[[ Data for the task open ]]

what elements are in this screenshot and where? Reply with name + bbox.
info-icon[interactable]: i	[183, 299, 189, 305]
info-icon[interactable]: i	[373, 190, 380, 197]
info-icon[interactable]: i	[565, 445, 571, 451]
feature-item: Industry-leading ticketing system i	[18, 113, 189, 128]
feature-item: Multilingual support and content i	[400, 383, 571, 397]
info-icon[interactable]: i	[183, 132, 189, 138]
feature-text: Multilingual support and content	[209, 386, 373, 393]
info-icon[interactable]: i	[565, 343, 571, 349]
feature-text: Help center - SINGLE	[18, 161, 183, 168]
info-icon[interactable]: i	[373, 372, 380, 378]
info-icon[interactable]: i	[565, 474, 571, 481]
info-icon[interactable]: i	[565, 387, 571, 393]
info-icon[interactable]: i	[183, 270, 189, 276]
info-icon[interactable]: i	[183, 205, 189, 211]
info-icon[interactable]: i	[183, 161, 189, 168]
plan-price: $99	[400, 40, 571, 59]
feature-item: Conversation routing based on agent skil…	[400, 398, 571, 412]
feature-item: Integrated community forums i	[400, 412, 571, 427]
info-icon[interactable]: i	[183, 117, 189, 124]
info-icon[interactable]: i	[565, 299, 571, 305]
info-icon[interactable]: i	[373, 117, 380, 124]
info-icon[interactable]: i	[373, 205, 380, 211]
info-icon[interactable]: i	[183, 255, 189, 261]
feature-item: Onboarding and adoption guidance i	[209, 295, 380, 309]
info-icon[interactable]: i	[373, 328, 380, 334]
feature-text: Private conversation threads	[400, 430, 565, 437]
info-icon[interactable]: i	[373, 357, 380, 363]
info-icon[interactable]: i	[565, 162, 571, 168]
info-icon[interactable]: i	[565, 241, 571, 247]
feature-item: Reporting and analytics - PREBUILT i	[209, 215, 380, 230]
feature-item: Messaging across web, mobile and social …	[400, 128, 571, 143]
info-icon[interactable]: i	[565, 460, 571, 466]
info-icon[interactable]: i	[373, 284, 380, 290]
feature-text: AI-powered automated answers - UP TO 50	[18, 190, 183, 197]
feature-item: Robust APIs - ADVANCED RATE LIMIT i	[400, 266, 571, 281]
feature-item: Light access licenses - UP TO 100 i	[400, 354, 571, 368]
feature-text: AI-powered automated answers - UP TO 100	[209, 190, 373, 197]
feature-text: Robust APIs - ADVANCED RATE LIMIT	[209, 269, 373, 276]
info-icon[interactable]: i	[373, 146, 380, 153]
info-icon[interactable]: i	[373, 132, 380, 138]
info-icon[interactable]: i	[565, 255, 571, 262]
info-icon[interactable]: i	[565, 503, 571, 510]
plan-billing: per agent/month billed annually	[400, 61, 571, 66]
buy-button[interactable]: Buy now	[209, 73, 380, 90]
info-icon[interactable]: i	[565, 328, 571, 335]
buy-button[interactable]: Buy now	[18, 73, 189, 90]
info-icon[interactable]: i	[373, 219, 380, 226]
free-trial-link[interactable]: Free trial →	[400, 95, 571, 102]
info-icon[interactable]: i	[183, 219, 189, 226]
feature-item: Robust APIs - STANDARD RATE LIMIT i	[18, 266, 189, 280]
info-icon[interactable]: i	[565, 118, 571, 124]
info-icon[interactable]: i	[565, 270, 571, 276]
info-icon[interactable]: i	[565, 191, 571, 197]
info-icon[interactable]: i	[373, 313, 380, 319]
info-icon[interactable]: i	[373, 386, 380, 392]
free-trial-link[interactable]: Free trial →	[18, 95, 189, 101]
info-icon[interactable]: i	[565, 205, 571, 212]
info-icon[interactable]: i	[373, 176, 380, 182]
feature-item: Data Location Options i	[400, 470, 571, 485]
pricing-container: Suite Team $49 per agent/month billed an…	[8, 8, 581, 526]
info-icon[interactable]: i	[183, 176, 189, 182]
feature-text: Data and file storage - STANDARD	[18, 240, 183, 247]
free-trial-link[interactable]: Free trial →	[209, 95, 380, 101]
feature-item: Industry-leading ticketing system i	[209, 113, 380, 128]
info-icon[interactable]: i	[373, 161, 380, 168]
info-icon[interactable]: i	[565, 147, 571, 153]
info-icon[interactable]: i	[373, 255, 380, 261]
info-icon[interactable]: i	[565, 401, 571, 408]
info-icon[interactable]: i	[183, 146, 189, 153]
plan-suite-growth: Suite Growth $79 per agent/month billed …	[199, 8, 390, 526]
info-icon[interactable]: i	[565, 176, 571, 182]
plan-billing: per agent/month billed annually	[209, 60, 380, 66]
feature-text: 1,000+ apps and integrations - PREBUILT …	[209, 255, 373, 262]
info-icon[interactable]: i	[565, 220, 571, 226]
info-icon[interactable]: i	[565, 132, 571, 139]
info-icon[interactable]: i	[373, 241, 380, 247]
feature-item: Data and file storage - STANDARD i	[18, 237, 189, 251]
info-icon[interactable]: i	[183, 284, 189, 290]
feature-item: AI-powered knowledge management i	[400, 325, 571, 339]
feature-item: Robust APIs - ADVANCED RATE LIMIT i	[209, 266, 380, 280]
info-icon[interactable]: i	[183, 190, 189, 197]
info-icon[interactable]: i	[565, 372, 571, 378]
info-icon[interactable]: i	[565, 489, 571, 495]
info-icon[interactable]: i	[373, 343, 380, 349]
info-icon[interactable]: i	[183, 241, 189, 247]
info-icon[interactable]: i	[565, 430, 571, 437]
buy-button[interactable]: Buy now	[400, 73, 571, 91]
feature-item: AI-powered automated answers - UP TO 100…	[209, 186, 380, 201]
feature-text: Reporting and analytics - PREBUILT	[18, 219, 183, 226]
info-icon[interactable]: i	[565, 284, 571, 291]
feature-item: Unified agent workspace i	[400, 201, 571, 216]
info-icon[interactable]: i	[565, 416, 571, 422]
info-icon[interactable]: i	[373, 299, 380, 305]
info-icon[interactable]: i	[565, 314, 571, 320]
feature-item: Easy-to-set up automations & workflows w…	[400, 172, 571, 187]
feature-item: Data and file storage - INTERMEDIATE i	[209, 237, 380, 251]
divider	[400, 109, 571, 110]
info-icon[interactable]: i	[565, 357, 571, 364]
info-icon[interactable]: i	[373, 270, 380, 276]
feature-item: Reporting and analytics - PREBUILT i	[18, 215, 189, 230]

[[ Data for the task closed ]]

• [Task brief]: Copy each record from above without leaving any out.

• [Answer below]:
what elements are in this screenshot and where? Reply with name + bbox.
info-icon[interactable]: i	[183, 299, 189, 305]
info-icon[interactable]: i	[373, 190, 380, 197]
info-icon[interactable]: i	[565, 445, 571, 451]
feature-item: Industry-leading ticketing system i	[18, 113, 189, 128]
feature-item: Multilingual support and content i	[400, 383, 571, 397]
info-icon[interactable]: i	[183, 132, 189, 138]
feature-text: Multilingual support and content	[209, 386, 373, 393]
info-icon[interactable]: i	[565, 343, 571, 349]
feature-text: Help center - SINGLE	[18, 161, 183, 168]
info-icon[interactable]: i	[373, 372, 380, 378]
info-icon[interactable]: i	[565, 474, 571, 481]
info-icon[interactable]: i	[565, 387, 571, 393]
info-icon[interactable]: i	[183, 270, 189, 276]
info-icon[interactable]: i	[183, 205, 189, 211]
info-icon[interactable]: i	[183, 161, 189, 168]
plan-price: $99	[400, 40, 571, 59]
feature-item: Conversation routing based on agent skil…	[400, 398, 571, 412]
feature-item: Integrated community forums i	[400, 412, 571, 427]
info-icon[interactable]: i	[183, 117, 189, 124]
info-icon[interactable]: i	[565, 299, 571, 305]
info-icon[interactable]: i	[373, 117, 380, 124]
info-icon[interactable]: i	[373, 205, 380, 211]
info-icon[interactable]: i	[183, 255, 189, 261]
feature-item: Onboarding and adoption guidance i	[209, 295, 380, 309]
info-icon[interactable]: i	[373, 328, 380, 334]
feature-text: Private conversation threads	[400, 430, 565, 437]
info-icon[interactable]: i	[373, 357, 380, 363]
info-icon[interactable]: i	[565, 162, 571, 168]
info-icon[interactable]: i	[565, 241, 571, 247]
feature-item: Reporting and analytics - PREBUILT i	[209, 215, 380, 230]
feature-item: Messaging across web, mobile and social …	[400, 128, 571, 143]
info-icon[interactable]: i	[565, 460, 571, 466]
info-icon[interactable]: i	[373, 284, 380, 290]
feature-text: AI-powered automated answers - UP TO 50	[18, 190, 183, 197]
feature-item: Robust APIs - ADVANCED RATE LIMIT i	[400, 266, 571, 281]
feature-item: Light access licenses - UP TO 100 i	[400, 354, 571, 368]
feature-text: AI-powered automated answers - UP TO 100	[209, 190, 373, 197]
feature-text: Robust APIs - ADVANCED RATE LIMIT	[209, 269, 373, 276]
info-icon[interactable]: i	[373, 146, 380, 153]
info-icon[interactable]: i	[373, 132, 380, 138]
info-icon[interactable]: i	[565, 255, 571, 262]
info-icon[interactable]: i	[565, 503, 571, 510]
plan-billing: per agent/month billed annually	[400, 61, 571, 66]
buy-button[interactable]: Buy now	[209, 73, 380, 90]
info-icon[interactable]: i	[565, 328, 571, 335]
buy-button[interactable]: Buy now	[18, 73, 189, 90]
info-icon[interactable]: i	[373, 219, 380, 226]
free-trial-link[interactable]: Free trial →	[400, 95, 571, 102]
info-icon[interactable]: i	[183, 219, 189, 226]
feature-item: Robust APIs - STANDARD RATE LIMIT i	[18, 266, 189, 280]
info-icon[interactable]: i	[565, 118, 571, 124]
info-icon[interactable]: i	[565, 270, 571, 276]
info-icon[interactable]: i	[565, 191, 571, 197]
info-icon[interactable]: i	[373, 313, 380, 319]
info-icon[interactable]: i	[373, 386, 380, 392]
free-trial-link[interactable]: Free trial →	[18, 95, 189, 101]
info-icon[interactable]: i	[565, 205, 571, 212]
info-icon[interactable]: i	[373, 176, 380, 182]
feature-item: Data Location Options i	[400, 470, 571, 485]
pricing-container: Suite Team $49 per agent/month billed an…	[8, 8, 581, 526]
info-icon[interactable]: i	[183, 176, 189, 182]
feature-text: Data and file storage - STANDARD	[18, 240, 183, 247]
free-trial-link[interactable]: Free trial →	[209, 95, 380, 101]
feature-item: Industry-leading ticketing system i	[209, 113, 380, 128]
info-icon[interactable]: i	[373, 161, 380, 168]
info-icon[interactable]: i	[565, 147, 571, 153]
info-icon[interactable]: i	[373, 255, 380, 261]
info-icon[interactable]: i	[565, 401, 571, 408]
info-icon[interactable]: i	[183, 146, 189, 153]
plan-suite-growth: Suite Growth $79 per agent/month billed …	[199, 8, 390, 526]
info-icon[interactable]: i	[565, 176, 571, 182]
plan-billing: per agent/month billed annually	[209, 60, 380, 66]
feature-text: 1,000+ apps and integrations - PREBUILT …	[209, 255, 373, 262]
info-icon[interactable]: i	[565, 220, 571, 226]
info-icon[interactable]: i	[565, 132, 571, 139]
info-icon[interactable]: i	[373, 241, 380, 247]
feature-item: Data and file storage - STANDARD i	[18, 237, 189, 251]
info-icon[interactable]: i	[183, 284, 189, 290]
feature-item: AI-powered knowledge management i	[400, 325, 571, 339]
feature-item: Robust APIs - ADVANCED RATE LIMIT i	[209, 266, 380, 280]
info-icon[interactable]: i	[183, 190, 189, 197]
info-icon[interactable]: i	[565, 372, 571, 378]
info-icon[interactable]: i	[565, 489, 571, 495]
info-icon[interactable]: i	[373, 343, 380, 349]
info-icon[interactable]: i	[183, 241, 189, 247]
info-icon[interactable]: i	[565, 430, 571, 437]
buy-button[interactable]: Buy now	[400, 73, 571, 91]
feature-item: AI-powered automated answers - UP TO 100…	[209, 186, 380, 201]
feature-text: Reporting and analytics - PREBUILT	[18, 219, 183, 226]
info-icon[interactable]: i	[565, 284, 571, 291]
feature-item: Unified agent workspace i	[400, 201, 571, 216]
info-icon[interactable]: i	[565, 416, 571, 422]
info-icon[interactable]: i	[373, 299, 380, 305]
info-icon[interactable]: i	[565, 314, 571, 320]
feature-item: Easy-to-set up automations & workflows w…	[400, 172, 571, 187]
feature-item: Data and file storage - INTERMEDIATE i	[209, 237, 380, 251]
divider	[400, 109, 571, 110]
info-icon[interactable]: i	[565, 357, 571, 364]
info-icon[interactable]: i	[373, 270, 380, 276]
feature-item: Reporting and analytics - PREBUILT i	[18, 215, 189, 230]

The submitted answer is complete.